The Edges of Fear

I went for a long swim in the ocean this morning.  I am learning to find confidence and endurance in deep water ocean swimming by working with an individualized coach who specializes in ocean safety.  I respect the ocean and approach it with caution. Part of the program is learning how to swim in rip currents. Being swept by a rip current is probably one of my greatest fears. As we were approaching the water and I expressed my hesitancy and fear, he remarked that he has repeatedly seen that individuals have much more endurance than they think they do.  He said that it is important to exhaust yourself in the water to know that even exhausted, you have more stamina than you thought possible – this is the basis of ocean safety. When most people struggle in the water it is because of panic and fear, not actual endurance.  In order to be safe, you have to know your outer limits.

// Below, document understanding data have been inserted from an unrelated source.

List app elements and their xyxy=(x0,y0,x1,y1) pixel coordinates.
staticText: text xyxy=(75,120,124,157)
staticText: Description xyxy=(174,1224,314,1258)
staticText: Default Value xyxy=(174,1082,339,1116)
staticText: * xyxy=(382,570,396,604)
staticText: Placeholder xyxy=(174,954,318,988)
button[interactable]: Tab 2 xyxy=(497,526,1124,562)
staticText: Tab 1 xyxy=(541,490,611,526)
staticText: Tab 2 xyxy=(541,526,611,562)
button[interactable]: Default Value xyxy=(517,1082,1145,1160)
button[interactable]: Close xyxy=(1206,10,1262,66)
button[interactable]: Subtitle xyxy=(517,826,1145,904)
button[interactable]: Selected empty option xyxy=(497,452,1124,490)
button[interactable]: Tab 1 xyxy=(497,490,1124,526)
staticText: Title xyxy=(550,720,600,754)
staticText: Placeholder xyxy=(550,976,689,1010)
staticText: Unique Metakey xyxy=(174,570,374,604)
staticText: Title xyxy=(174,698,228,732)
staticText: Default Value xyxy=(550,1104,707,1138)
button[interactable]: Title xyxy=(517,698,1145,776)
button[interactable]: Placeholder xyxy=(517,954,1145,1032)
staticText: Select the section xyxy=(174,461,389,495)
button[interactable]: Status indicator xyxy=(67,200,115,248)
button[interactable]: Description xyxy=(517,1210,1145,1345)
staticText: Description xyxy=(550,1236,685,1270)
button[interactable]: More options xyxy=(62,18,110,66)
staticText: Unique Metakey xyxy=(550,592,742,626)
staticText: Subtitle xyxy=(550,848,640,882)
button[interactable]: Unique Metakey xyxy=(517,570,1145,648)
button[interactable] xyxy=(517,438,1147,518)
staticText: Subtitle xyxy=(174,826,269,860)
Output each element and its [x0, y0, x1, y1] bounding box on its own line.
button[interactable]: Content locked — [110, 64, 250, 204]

This of course has me think about how this wisdom is applicable in other arenas.  How does knowing your outer edges of capabilities create confidence and mastery? We all have our limits or edges that we feel reflect our abilities.  Those abilities determine our actions. It is interesting to think about how many of those limits/edges have really been tested and how many are based on our comfort level or our fears? How many times do we stop engaging in something because fear and panic intervene?  There are times when our fears are justified, when our fear protects us from engaging in something that is harmful or signals us to remove ourselves from a calamitous situation. This is referred to as a justified fear.  Many times though, what people experience is unjustified fear.  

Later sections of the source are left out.